第2話 沙織の同室相手
結局あの後、部員がだれも来なくて二人だけで解散したけど、嫩先輩に撫でられた感触がまだ残っている。
「嫩先輩ってほんとに優しいな……」
寮に戻って、ジャージから制服に着替える。
馬と触れ合った時は、その……かなり臭う。
オシャレには興味ないが、最低限の身だしなみは整えなきゃいけない。
そうじゃないと、同室相手の人に迷惑がかかるから。
「――お疲れ様。今日は早かったんだな」
「えっ、あ、ありがとうございます……」
ちょうど、その同室相手の人に声をかけられた。
一人でどこか出かけたかと思うと、木に登っていて降りられなくなっていた……なんてこともあった。

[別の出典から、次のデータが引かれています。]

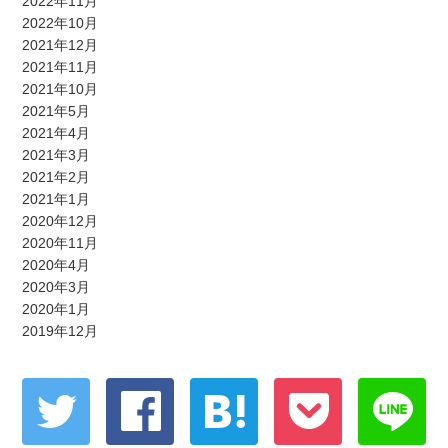
2022年11月
2022年10月
2021年12月
2021年11月
2021年10月
2021年5月
2021年4月
2021年3月
2021年2月
2021年1月
2020年12月
2020年11月
2020年4月
2020年3月
2020年1月
2019年12月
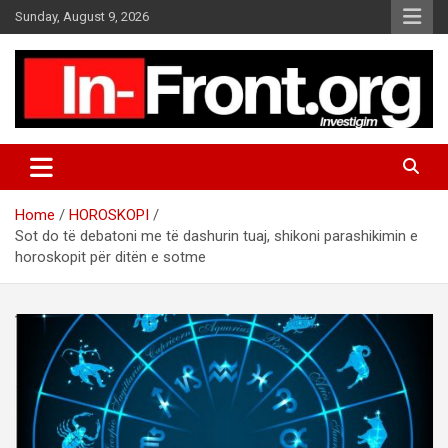
S
Sunday, August 9, 2026
k
i
p
t
o
c
o
n
t
Home
HOROSKOPI
e
Sot do të debatoni me të dashurin tuaj, shikoni parashikimin e
n
horoskopit për ditën e sotme
t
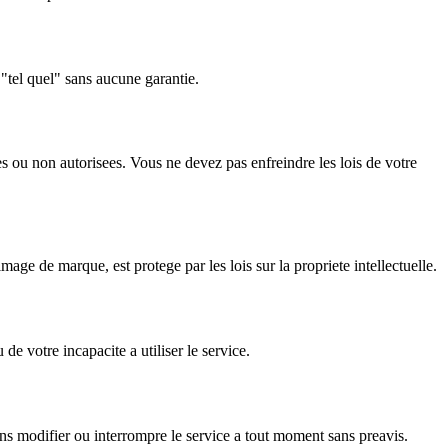
 "tel quel" sans aucune garantie.
les ou non autorisees. Vous ne devez pas enfreindre les lois de votre
e de marque, est protege par les lois sur la propriete intellectuelle.
e votre incapacite a utiliser le service.
s modifier ou interrompre le service a tout moment sans preavis.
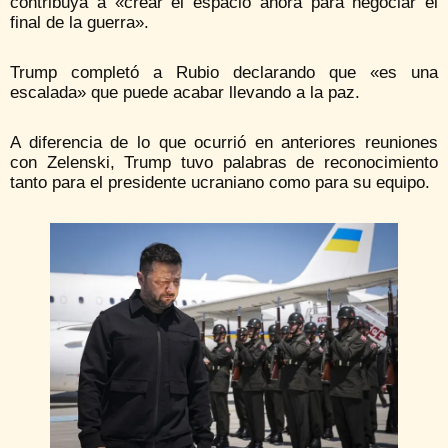
contribuya a «crear el espacio ahora para negociar el
final de la guerra».
Trump completó a Rubio declarando que «es una
escalada» que puede acabar llevando a la paz.
A diferencia de lo que ocurrió en anteriores reuniones
con Zelenski, Trump tuvo palabras de reconocimiento
tanto para el presidente ucraniano como para su equipo.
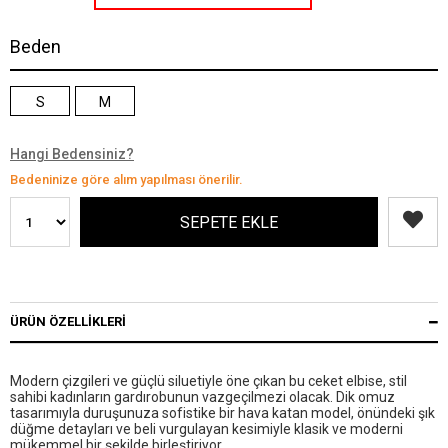
Beden
S
M
Hangi Bedensiniz?
Bedeninize göre alım yapılması önerilir.
ÜRÜN ÖZELLIKLERI
Modern çizgileri ve güçlü siluetiyle öne çıkan bu ceket elbise, stil
sahibi kadınların gardırobunun vazgeçilmezi olacak. Dik omuz
tasarımıyla duruşunuza sofistike bir hava katan model, önündeki şık
düğme detayları ve beli vurgulayan kesimiyle klasik ve moderni
mükemmel bir şekilde birleştiriyor.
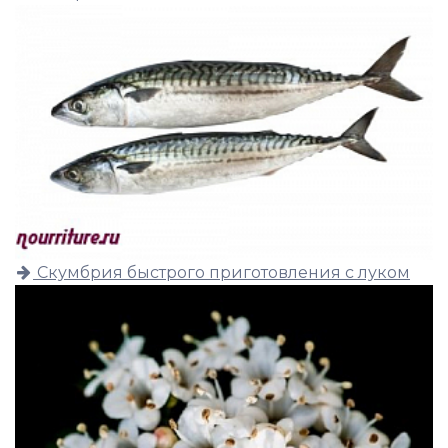
Скумбрия быстрого приготовления с луком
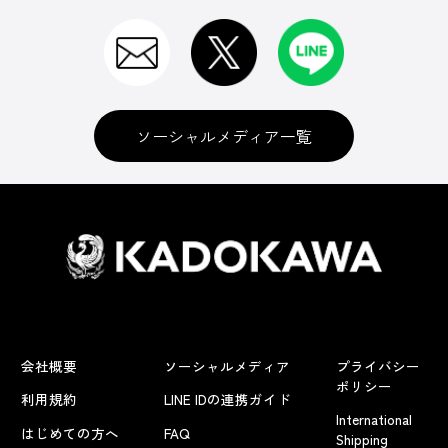
ソーシャルメディア一覧
会社概要
ソーシャルメディア
プライバシー
ポリシー
利用規約
LINE IDの連携ガイド
International
はじめての方へ
FAQ
Shipping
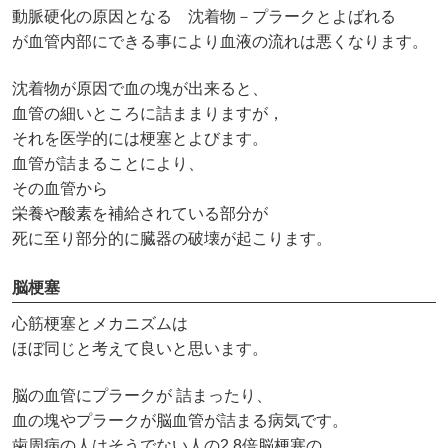
動脈硬化の原因となる 沈着物－プラークとよばれる
が血管内部にできる事により血液の流れは悪くなります。
沈着物が原因で血の塊が出来ると、
血管の細いところに詰ままりますが，
それを医学的には梗塞とよびます。
血管が詰まることにより、
その血管から
栄養や酸素を補給されている部分が
死に至り部分的に臓器の破壊が起こります。
脳梗塞
心筋梗塞とメカニズムは
ほぼ同じと考えて良いと思います。
脳の血管にプラークが 詰まったり、
血の塊やプラークが脳血管が詰まる病気です。
歯周病の人はそうでない人の2.8倍脳梗塞の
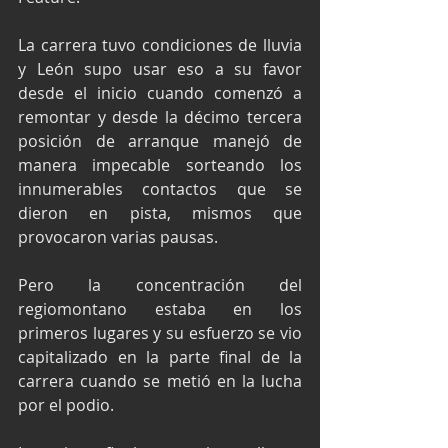
La carrera tuvo condiciones de lluvia 
y León supo usar eso a su favor 
desde el inicio cuando comenzó a 
remontar y desde la décimo tercera 
posición de arranque manejó de 
manera impecable sorteando los 
innumerables contactos que se 
dieron en pista, mismos que 
provocaron varias pausas.
Pero la concentración del 
regiomontano estaba en los 
primeros lugares y su esfuerzo se vio 
capitalizado en la parte final de la 
carrera cuando se metió en la lucha 
por el podio.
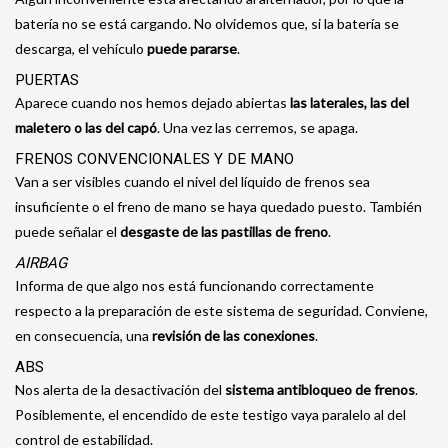
batería no se está cargando. No olvidemos que, si la batería se
descarga, el vehículo
puede pararse
.
PUERTAS
Aparece cuando nos hemos dejado abiertas
las laterales, las del
maletero o las del capó
. Una vez las cerremos, se apaga.
FRENOS CONVENCIONALES Y DE MANO
Van a ser visibles cuando el nivel del líquido de frenos sea
insuficiente o el freno de mano se haya quedado puesto. También
puede señalar el
desgaste de las pastillas de freno
.
AIRBAG
Informa de que algo nos está funcionando correctamente
respecto a la preparación de este sistema de seguridad. Conviene,
en consecuencia, una
revisión de las conexiones
.
ABS
Nos alerta de la desactivación del
sistema antibloqueo de frenos
.
Posiblemente, el encendido de este testigo vaya paralelo al del
control de estabilidad.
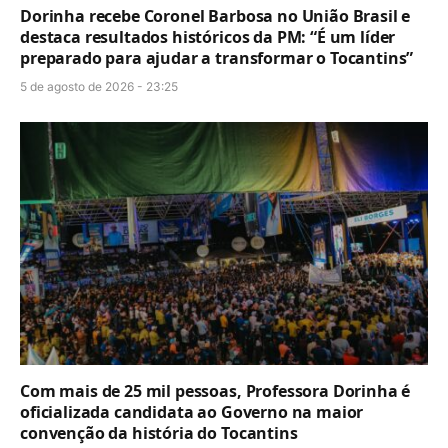
Dorinha recebe Coronel Barbosa no União Brasil e
destaca resultados históricos da PM: “É um líder
preparado para ajudar a transformar o Tocantins”
5 de agosto de 2026 - 23:25
Com mais de 25 mil pessoas, Professora Dorinha é
oficializada candidata ao Governo na maior
convenção da história do Tocantins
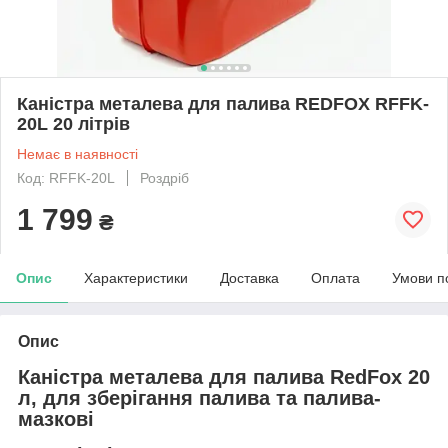
Каністра металева для палива REDFOX RFFK-
20L 20 літрів
Немає в наявності
Код: RFFK-20L
Роздріб
1 799
₴
Опис
Характеристики
Доставка
Оплата
Умови п
Опис
Каністра металева для палива RedFox 20
л,
для зберігання палива та палива-
мазкові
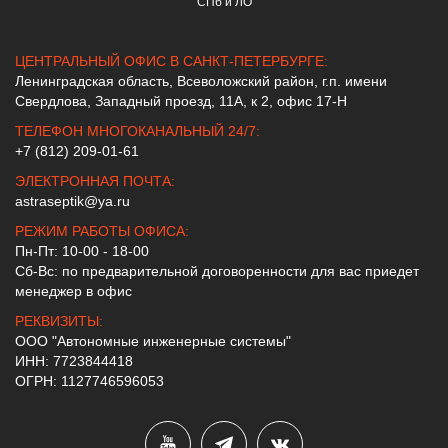
СПб и ЛО
ЦЕНТРАЛЬНЫЙ ОФИС В САНКТ-ПЕТЕРБУРГЕ:
Ленинградская область, Всеволожский район, г.п. имени
Свердлова, Западный проезд, 11А, к 2, офис 17-Н
ТЕЛЕФОН МНОГОКАНАЛЬНЫЙ 24/7:
+7 (812) 209-01-61
ЭЛЕКТРОННАЯ ПОЧТА:
astraseptik@ya.ru
РЕЖИМ РАБОТЫ ОФИСА:
Пн-Пт: 10-00 - 18-00
Сб-Вс: по предварительной договоренности для вас приедет
менеджер в офис
РЕКВИЗИТЫ:
ООО "Автономные инженерные системы"
ИНН: 7723844418
ОГРН: 1127746596053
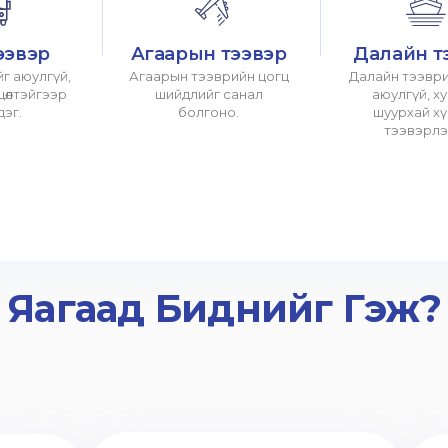
ээвэр
Агаарын тээвэр
Далайн т
г аюулгүй,
Агаарын тээврийн цогц
Далайн тээври
хцөлтэйгээр
шийдлийг санал
аюулгүй, х
дэг.
болгоно.
шуурхай х
тээвэрлэ
Яагаад Биднийг Гэж?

だから、ちょっと変わった人というイメージも持っている。
本人には口が裂けても言えないけど。
それにしても、声をかけてもらえるなんて思わなかった。
いつもは私たちの間に会話はないに等しいんだけど、今日は先輩の機嫌がいいのだろうか。
少し微笑んでいるようにも見える。
「え、えっと……夕陽先輩はなにかいいことあったんですか……?」
人見知りなりに、頑張って会話を広げてみる。
せっかく同室になれたのだから、仲良くなりたいというのが本音だ。
「おぉ! 聞いてくれるか!?」
「え、あ、はい……」
聞きたいから聞いたのだけど……
まあでも、話してくれるのならそれでいい。
もしかしたら、先輩のことを知れるかもしれないし。
「なんと今日はな、図書館で魔物を呼び出せる魔法陣が載った本を見つけたのさ!」
「魔法陣……?」
夕陽先輩はつり目気味の目を輝かせて、今日の出来事を話してくれた。
ケータイで今日の運勢を見ると茶色の髪の人は絶好調と書かれていたとか、綺麗な空の写真が撮れたとか、興奮気味に語っている。
人が楽しそうだと、こっちまで楽しくなってくる。
適度に相づちを打ちながら、夕陽先輩の話に聞き入っていた。
「――そっちはなんかないのか?」
「えっ?」
こっちに話を振られると思わなかったから、一瞬固まってしまった。
「今日は部活だったんだろ? 『あいつ』には会えたのか?」
「あー……まあ、一応は……」
『あいつ』とは、嫩先輩のことだろう。
嫩先輩と夕陽先輩は同じクラスだから、一応面識はあるという感じらしい。
ただのクラスメイトで、友だちとかではないみたいだけど。
「今日は……なでなでされました」
「なでなで!?」
聞かれたからにはなにか答えないといけないと思い、一番の衝撃だった出来事を話す。
嫩先輩はたまに距離感が近いと感じることがある。
こちらが求めたら、どんなことでも笑顔でやってくれそうだ。
それが少しこわいというか、危なっかしいと感じるというか……
年下の私が言うことじゃないと思うけど、どこか放っておけないところがある。
私のキャラじゃないけど、『守ってあげなきゃ!』みたいな。
私の方が守られている気がするけど。
「なでなでか……まあ、あいつこの前の調理実習でケガしたやつの患部舐めてたし今更だな……」
「な、舐めてたんですか!?」
「まあ、包丁でちょっと切った指だけどな。いや、絆創膏貼るか保健室で消毒させてやれよとは思ったけど」
「そうなんですね……」
なんだか、嫩先輩のすごいエピソードを知ることができた。
でも、これなら知らない方がよかったかもしれない。
私がそれをされたわけじゃないのに、なぜか気まずくなってしまうから。
夕陽先輩は話したいことを話せて満足したのか、ベッドに横になって眠った。
本当に自由な人だ。
「うーん、この後の時間なにしようかな……」
やりたいことは全部終わったし、やるべきことも済ませた。
ぶっちゃけやることがない。
もういっそ、夕陽先輩みたいにベッドに抱きついてしまおうか。
「いや、それはなぁ……」
私はすぐに寝付ける方ではないので、それは遠慮しておく。
……私から馬のことをなくしたら、こんなにも退屈でつまらないものになってしまうんだな。
もう少しだけ牧場にいてもよかったかもしれない。
「いやー、でも外は寒いし……」
外は雪が降りそうなくらい寒い。
今日の天気は快晴だが、太陽が出ていても寒いものは寒い。
もうちょっと馬と戯れていたかったけど、長く居座ると職員さんたちの迷惑になるかと思って遠慮してしまった。
「いつか外乗りしたいな……」
牧場には馬以外の動物もいるから厳しいだろうけど、いつかやってみたい。
机に向かってそんなことを考えていると、いつの間にか深い眠りについていたのだった。